The National Institute of Allergy and Infectious Diseases has developed and is testing a DNA vaccine as well; it’s already in the second phase of human trials, one of the few vaccines to date to get that far.
But DNA and mRNA vaccines are more sophisticated confections than inactivated whole virus vaccines. And while both types are further along than the whole virus vaccines at this point, they will face challenges further along in the process.
These are newer approaches. To date there have not been any mRNA or DNA vaccines approved for use in people, so the FDA does not have the same level of experience with them. If they proceed, the licensure process would likely take longer.
And all the Zika vaccine projects — even the inactivated whole virus product — face a huge hurdle at this point. In order to persuade vaccine regulators to license a vaccine, manufactures normally have to provide evidence that the product works — that vaccinated people are protected from the target illness.
With the collapse of the Zika epidemic, it’s not practical at this point to stage the type of trial that would be needed to show a vaccine works. These trials are expensive as it is, and with low levels of disease, it would take years to generate the proof.

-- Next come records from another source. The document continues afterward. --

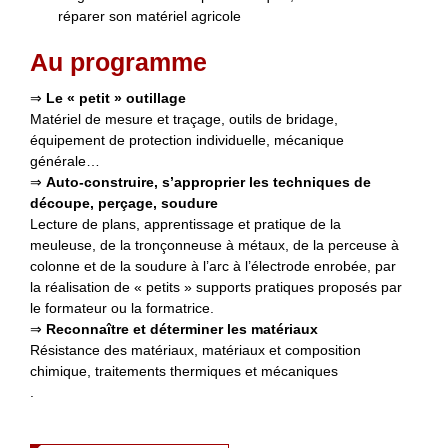
réparer son matériel agricole
Au programme
⇒
Le « petit » outillage
Matériel de mesure et traçage, outils de bridage,
équipement de protection individuelle, mécanique
générale…
⇒
Auto-construire, s’approprier les techniques de
découpe, perçage, soudure
Lecture de plans, apprentissage et pratique de la
meuleuse, de la tronçonneuse à métaux, de la perceuse à
colonne et de la soudure à l’arc à l’électrode enrobée, par
la réalisation de « petits » supports pratiques proposés par
le formateur ou la formatrice.
⇒
Reconnaître et déterminer les matériaux
Résistance des matériaux, matériaux et composition
chimique, traitements thermiques et mécaniques
.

Viruses like Zika typically flare and subside, so time may solve that problem. Or the FDA may be willing to consider an emergency use request based on other kinds of data.
Bright remains insistent that at least one Zika vaccine needs to be made.
“We do not want to leave Zika vaccines in the same freezer where we left SARS years ago or we left Ebola years ago and be caught off guard,” he said. “We want to continue development.”